I know, I know. What a brutally tragic way to start your work week.
After yesterday’s loss to the Pittsburgh Pirates, the Chicago Cubs’ hopes of making the 2014 playoffs – on the strength of an undefeated rest of the season, coupled with the 1 in 1 million perfect outcome of every other game played by every other team the rest of the way – were dashed. The Cubs have been eliminated from playoff contention. Elimination from the division came a few days ago, and from the second Wild Card came yesterday.
Functionally eliminated many months ago, there was not actually any realistic hope for a playoff shot this year, and we’d all long accepted that. So, elimination day is something of a non-story – one that hopefully doesn’t arise next year at all, and, if it must, hopefully arises no earlier than the final day of the season.

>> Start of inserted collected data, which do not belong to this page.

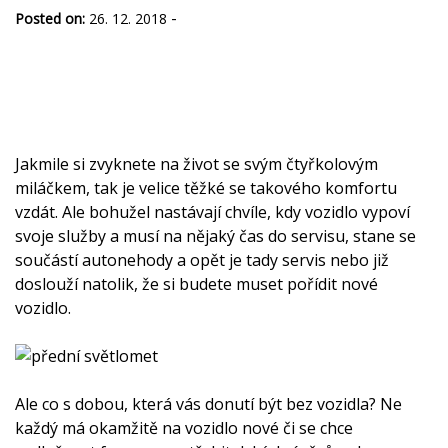
-
Posted on:
26. 12. 2018
Jakmile si zvyknete na život se svým čtyřkolovým
miláčkem, tak je velice těžké se takového komfortu
vzdát. Ale bohužel nastávají chvíle, kdy vozidlo vypoví
svoje služby a musí na nějaký čas do servisu, stane se
součástí autonehody a opět je tady servis nebo již
doslouží natolik, že si budete muset pořídit nové
vozidlo.
Ale co s dobou, která vás donutí být bez vozidla? Ne
každý má okamžitě na vozidlo nové či se chce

If it feels like this elimination is coming later in the season than in the recent past, that feeling would be correct: in 2013, the Cubs were eliminated about a week earlier, and in 2012, the Cubs were eliminated just about the same time as in 2013. Those were the only two other seasons played in the second Wild Card era, so the Cubs maybe made some incremental progress this year.
Of course, the Cubs have already bested their 2012 record by four wins, and, with one more win, they’ll tie the 2013 output. So, yeah, incremental progress.